Resistance to change is the biggest barrier to doing something new. Despite the challenging market conditions, most seed companies are doing OK. If that’s good enough, then the status quo works. But if you believe it can be better, you’ll need to push your team and company beyond their comfort zone. In almost every corner of the country, farmers are experimenting with some type of niche market: organic, food grade, alternative crops, plant-based proteins, etc. Many of these may be competitive to what your company sells, and the natural tendency is to resist supporting an opportunity that could cannibalize existing sales. But what if you embraced it? Your company could combine its local knowledge of farming practices, weather and soil to partner with farmers in their new ventures. Non-ag companies are aggressively investing in these markets and I believe seed companies can be value-added partners.

Explore Public Partnerships

Universities and technical colleges are incubating new ag and food companies than ever before. These academic institutions provide a wealth of skilled students and overhead support for startups, but they often lack the ability to execute and expand beyond the testing phase. You can gain insight into what new opportunities may be coming next and position your company to benefit by creating relationships with public researchers.
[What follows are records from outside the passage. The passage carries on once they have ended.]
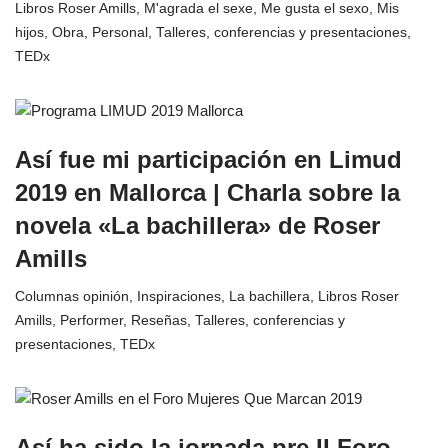
Libros Roser Amills
,
M'agrada el sexe
,
Me gusta el sexo
,
Mis
hijos
,
Obra
,
Personal
,
Talleres, conferencias y presentaciones
,
TEDx
Así fue mi participación en Limud
2019 en Mallorca | Charla sobre la
novela «La bachillera» de Roser
Amills
Columnas opinión
,
Inspiraciones
,
La bachillera
,
Libros Roser
Amills
,
Performer
,
Reseñas
,
Talleres, conferencias y
presentaciones
,
TEDx
Así ha sido la jornada pre II Foro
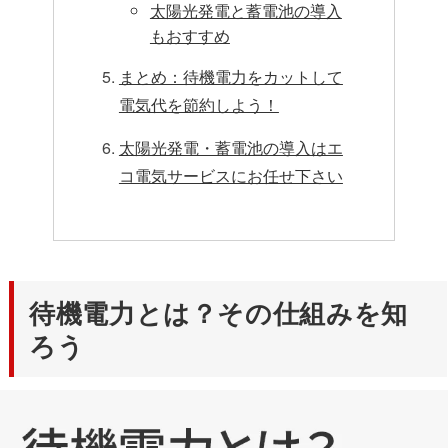
太陽光発電と蓄電池の導入
もおすすめ
まとめ：待機電力をカットして
電気代を節約しよう！
太陽光発電・蓄電池の導入はエ
コ電気サービスにお任せ下さい
待機電力とは？その仕組みを知
ろう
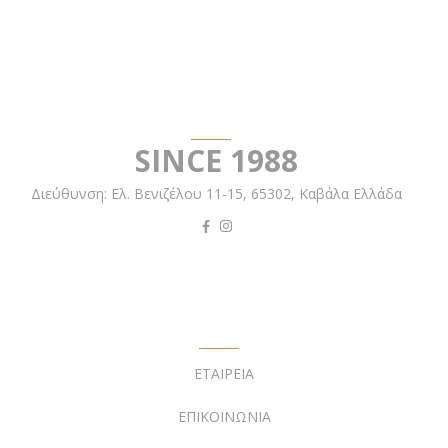
EMPHASIS PEARLS
SINCE 1988
Διεύθυνση:
Ελ. Βενιζέλου 11-15,
65302, Καβάλα Ελλάδα
ΥΠΟΣΤΗΡΙΞΗ
ΕΤΑΙΡΕΙΑ
ΕΠΙΚΟΙΝΩΝΙΑ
Further, if you have an idea that could give farmers an additional source of revenue or cost savings, reach out to these institutions. You might be able to tap into public funding, genetics or scientific expertise to support exploration of your concept.

Success in niche markets requires you to widen your scope of possible partners and brainstorm new ideas. Preparing for and pursuing new opportunities can diversify your business and set it up for long-term success. Selling seed to commodity farmers may always be your largest source of revenue and profit, but dedicating time to pursue new markets ensures you’ll have opportunities beyond the commodity corn and soybean complex.